Document understanding data
□ □ □ □ □ □ □
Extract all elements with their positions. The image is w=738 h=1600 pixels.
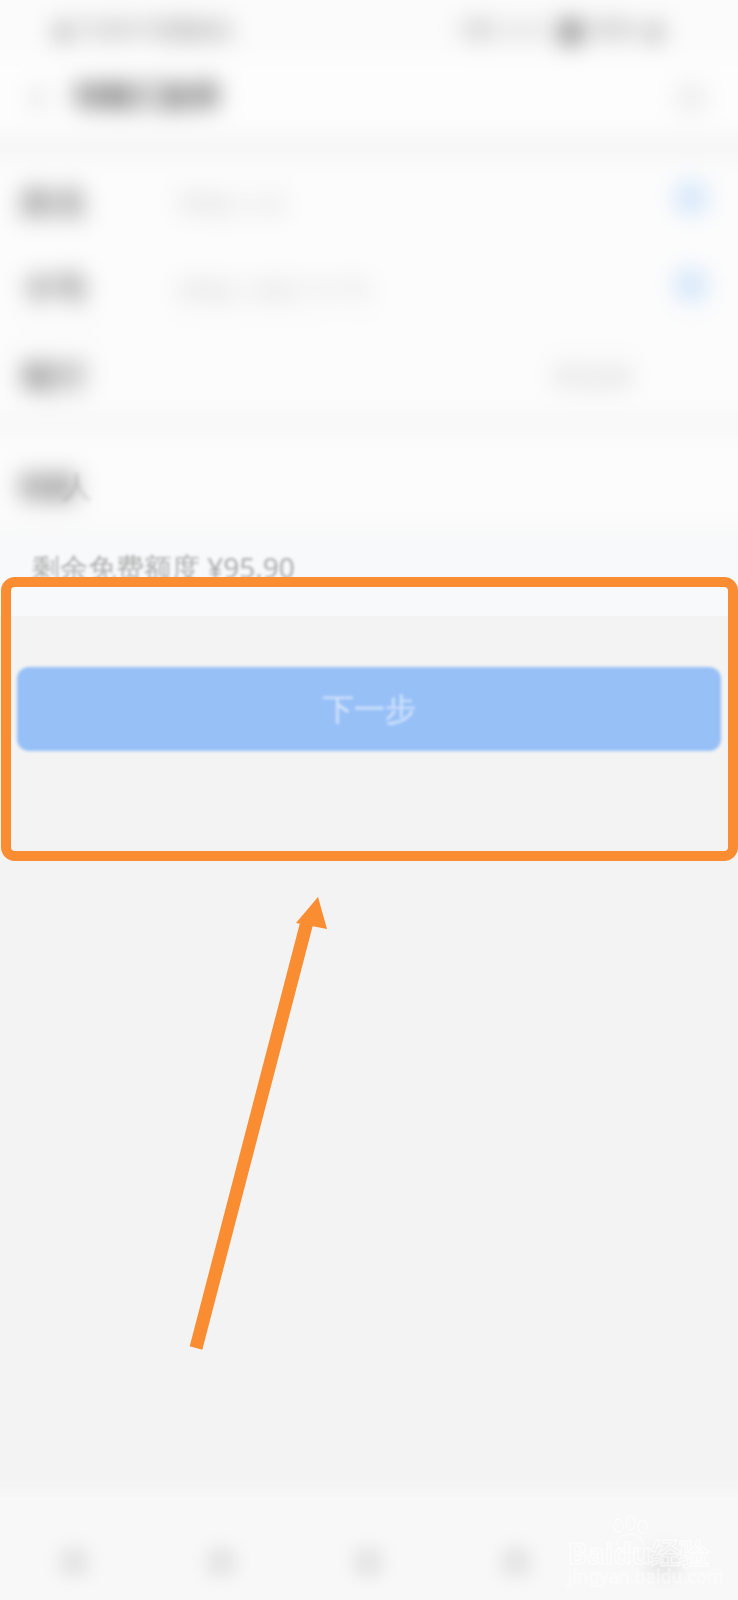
staticText: 银行: [21, 356, 87, 398]
staticText: jingyan.baidu.com: [568, 1564, 724, 1589]
button[interactable]: Scan bank card: [674, 268, 708, 302]
staticText: Baidu经验: [568, 1533, 709, 1573]
button[interactable]: 下一步: [17, 667, 721, 751]
staticText: 转账汇款录: [75, 78, 220, 115]
staticText: 人: [62, 468, 92, 506]
staticText: 下一步: [323, 690, 416, 729]
staticText: 剩余免费额度 ¥95.90: [32, 548, 295, 586]
staticText: 收款: [19, 468, 79, 506]
button[interactable]: Select contact: [674, 181, 708, 215]
button[interactable]: Orders: [442, 1506, 590, 1600]
staticText: 姓名: [21, 182, 87, 224]
staticText: HD ıl ıl ▇ 85% ▮: [462, 13, 662, 44]
staticText: ▮ 13:09 中国移动: [56, 13, 232, 44]
staticText: 卡号: [21, 269, 87, 311]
□ □ □ □ □ □ □
Every entry must be reproduced exactly, with the images left out.

Extract all elements with their positions. The image is w=738 h=1600 pixels.
staticText: 银行: [21, 356, 87, 398]
staticText: jingyan.baidu.com: [568, 1564, 724, 1589]
button[interactable]: Scan bank card: [674, 268, 708, 302]
staticText: Baidu经验: [568, 1533, 709, 1573]
button[interactable]: 下一步: [17, 667, 721, 751]
staticText: 转账汇款录: [75, 78, 220, 115]
staticText: 人: [62, 468, 92, 506]
staticText: 下一步: [323, 690, 416, 729]
staticText: 剩余免费额度 ¥95.90: [32, 548, 295, 586]
staticText: 收款: [19, 468, 79, 506]
button[interactable]: Select contact: [674, 181, 708, 215]
button[interactable]: Orders: [442, 1506, 590, 1600]
staticText: 姓名: [21, 182, 87, 224]
staticText: HD ıl ıl ▇ 85% ▮: [462, 13, 662, 44]
staticText: ▮ 13:09 中国移动: [56, 13, 232, 44]
staticText: 卡号: [21, 269, 87, 311]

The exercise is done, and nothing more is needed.